* What is expected:
Lines that include "serii" make up the answer; copy all of them from the data below.

* Provided data:
○ ○ ○ ○ ○

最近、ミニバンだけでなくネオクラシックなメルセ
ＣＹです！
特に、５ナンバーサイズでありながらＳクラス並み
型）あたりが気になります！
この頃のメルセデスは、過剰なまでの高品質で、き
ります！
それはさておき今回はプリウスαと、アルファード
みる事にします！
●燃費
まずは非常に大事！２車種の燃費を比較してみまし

○ ○ ○ ○ ○

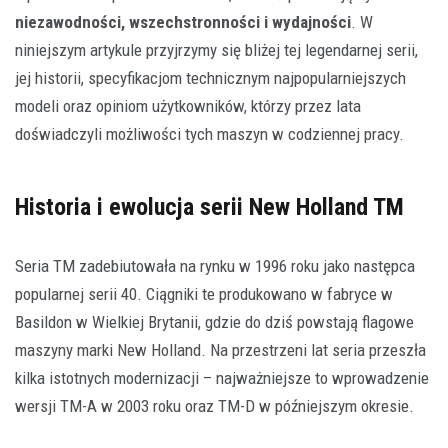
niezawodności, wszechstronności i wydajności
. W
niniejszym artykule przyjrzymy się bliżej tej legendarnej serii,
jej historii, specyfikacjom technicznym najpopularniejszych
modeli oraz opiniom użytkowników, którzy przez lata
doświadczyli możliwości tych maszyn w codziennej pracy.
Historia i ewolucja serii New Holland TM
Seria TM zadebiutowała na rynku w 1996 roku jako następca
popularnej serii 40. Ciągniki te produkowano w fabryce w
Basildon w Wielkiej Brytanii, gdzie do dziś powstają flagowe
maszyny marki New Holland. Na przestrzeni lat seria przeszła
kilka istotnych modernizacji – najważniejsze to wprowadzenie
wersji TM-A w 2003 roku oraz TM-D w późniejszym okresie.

○ ○ ○ ○ ○

* Result of the task:
niniejszym artykule przyjrzymy się bliżej tej legendarnej serii,
Historia i ewolucja serii New Holland TM
popularnej serii 40. Ciągniki te produkowano w fabryce w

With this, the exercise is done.